We will introduce two operations rank, select, --- these are used to build memory-efficient data structures that can still be queried quickly. We will show how rank and select are adjoint. This will also us to also consider coselect, which is a variation of select that is not commonly discussed.
{-# LANGUAGE GeneralizedNewtypeDeriving #-}

import Data.List
newtype Count = Count Int deriving(Eq, Show, Ord, Num)
newtype Ix = Ix Int deriving(Eq, Show, Ord, Num)


eqscan :: Eq a => a -> [a] -> [Count]
eqscan a0 as = map Count $ scanl (+) 0 [if a0 == a then 1 else 0 | a <- as]

-- | finds the index `Ix` in `as` at which `a` has occured
-- | for the `Count`th time.
select :: Eq a => a -> [a] -> Count -> Maybe Ix
select a0 as c = Ix <$> findIndex (== c) (eqscan a0 as)

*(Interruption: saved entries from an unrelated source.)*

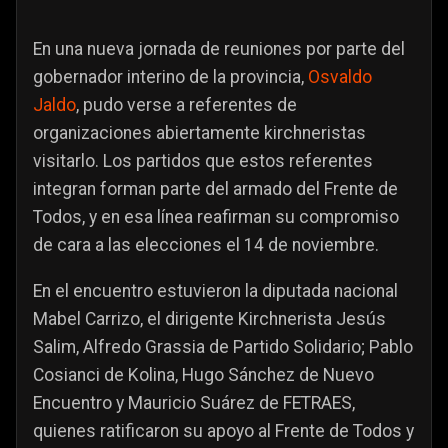
En una nueva jornada de reuniones por parte del
gobernador interino de la provincia,
Osvaldo
Jaldo
, pudo verse a referentes de
organizaciones abiertamente kirchneristas
visitarlo. Los partidos que estos referentes
integran forman parte del armado del Frente de
Todos, y en esa línea reafirman su compromiso
de cara a las elecciones el 14 de noviembre.
En el encuentro estuvieron la diputada nacional
Mabel Carrizo, el dirigente Kirchnerista Jesús
Salim, Alfredo Grassia de Partido Solidario; Pablo
Cosianci de Kolina, Hugo Sánchez de Nuevo
Encuentro y Mauricio Suárez de FETRAES,
quienes ratificaron su apoyo al Frente de Todos y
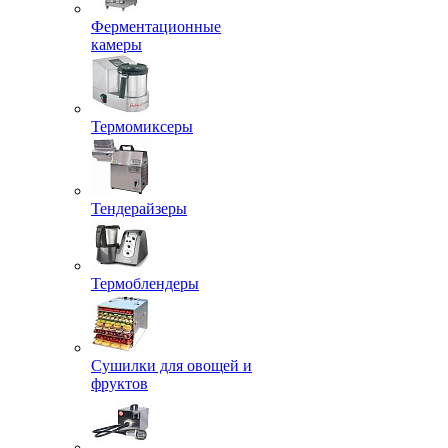
Ферментационные
камеры
Термомиксеры
Тендерайзеры
Термоблендеры
Сушилки для овощей и
фруктов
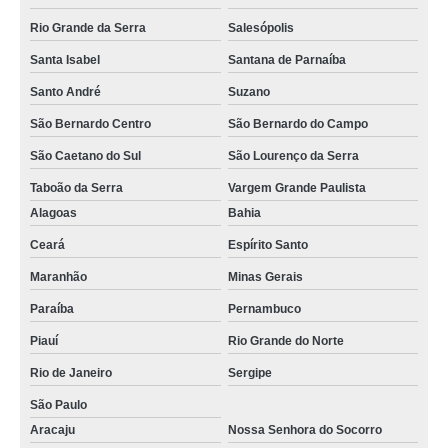
Rio Grande da Serra
Salesópolis
Santa Isabel
Santana de Parnaíba
Santo André
Suzano
São Bernardo Centro
São Bernardo do Campo
São Caetano do Sul
São Lourenço da Serra
Taboão da Serra
Vargem Grande Paulista
Alagoas
Bahia
Ceará
Espírito Santo
Maranhão
Minas Gerais
Paraíba
Pernambuco
Piauí
Rio Grande do Norte
Rio de Janeiro
Sergipe
São Paulo
Aracaju
Nossa Senhora do Socorro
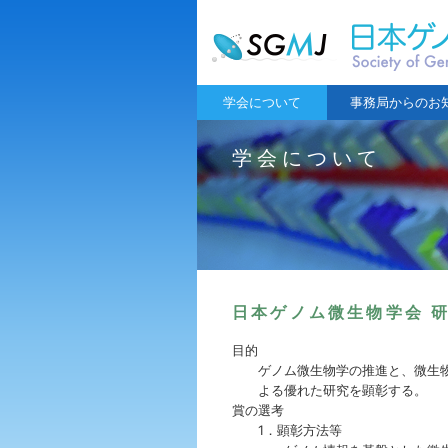
学会について
事務局からのお
学会について
日本ゲノム微生物学会 
目的
ゲノム微生物学の推進と、微生
よる優れた研究を顕彰する。
賞の選考
1．顕彰方法等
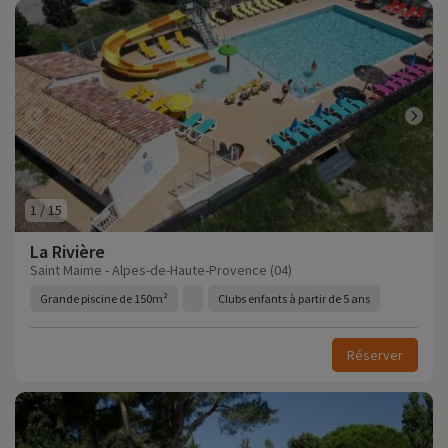
1
/
15
La Rivière
Saint Maime - Alpes-de-Haute-Provence (04)
Grande piscine de 150m²
Clubs enfants à partir de 5 ans
Réserver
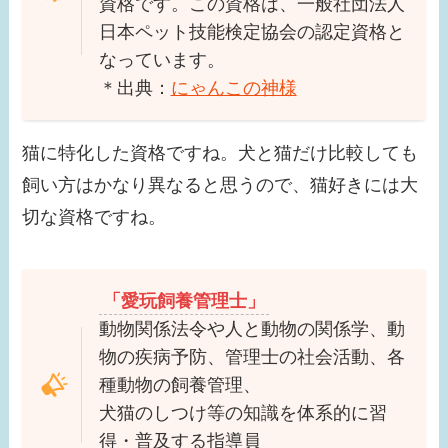
資格です。この資格は、一般社団法人
日本ペット技能検定協会の認定資格と
なっています。
＊出典：
にゃんこの神様
猫に特化した資格ですね。犬と猫だけ比較しても
飼い方はかなり異なると思うので、猫好きには大
切な資格ですね。
「愛玩飼養管理士」
動物関係法令や人と動物の関係学、動
物の疾病予防、管理士の社会活動、各
種動物の飼養管理、
犬猫のしつけ等の知識を体系的に習
得・普及する指導員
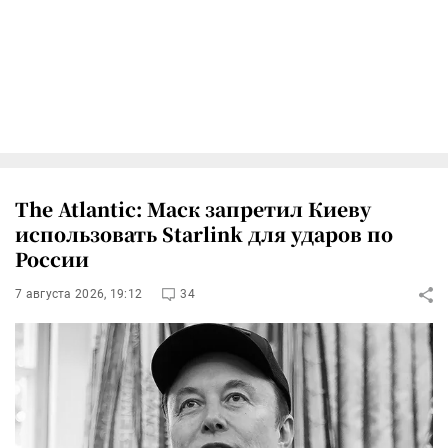
The Atlantic: Маск запретил Киеву
использовать Starlink для ударов по
России
7 августа 2026, 19:12
34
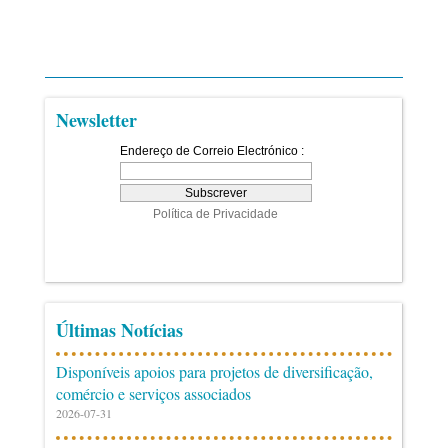
Newsletter
Últimas Notícias
Disponíveis apoios para projetos de diversificação,
comércio e serviços associados
2026-07-31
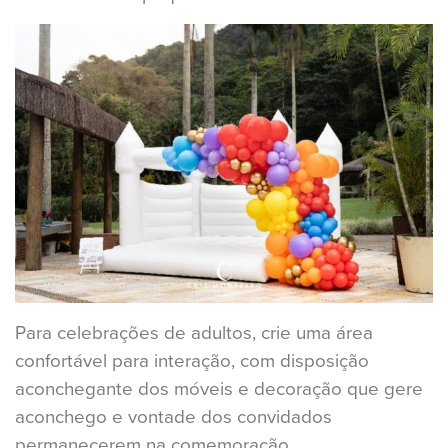
Para celebrações de adultos, crie uma área
confortável para interação, com disposição
aconchegante dos móveis e decoração que gere
aconchego e vontade dos convidados
permanecerem na comemoração.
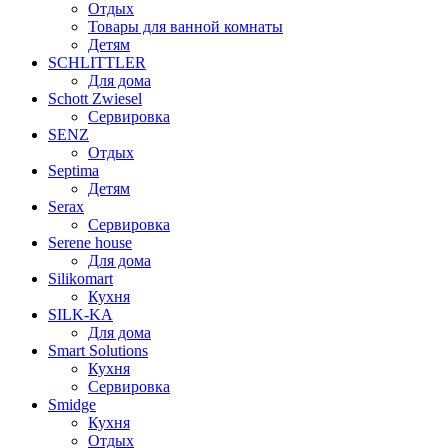
Отдых
Товары для ванной комнаты
Детям
SCHLITTLER
Для дома
Schott Zwiesel
Сервировка
SENZ
Отдых
Septima
Детям
Serax
Сервировка
Serene house
Для дома
Silikomart
Кухня
SILK-KA
Для дома
Smart Solutions
Кухня
Сервировка
Smidge
Кухня
Отдых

-- | finds the number of times `a` has occured in `as` till `Ix`.
rank :: Eq a => a -> [a] -> Ix -> Count
rank a as (Ix ix) = (eqscan a as) !! ix
Given this, we can prove that select and rank are adjunctions. There are different ways to think about this. My favourite way to is to notice that an Ix (index) is much "finer" information than Count. Hence, the concrete domain must be Ix, the abstract domain must be Count, and rank-select is an abstract interpretation!

§ Co-select

We can build another version of select called co-select that scans from the right. Alternatively, it finds on the reverse list:
coselect :: Eq a => a -> [a] -> Count -> Maybe Ix
coselect a0 as c = Ix <$> findIndex (== c) (reverse (eqscan a0 as))
Thanks to Edward Kmett for teaching me this.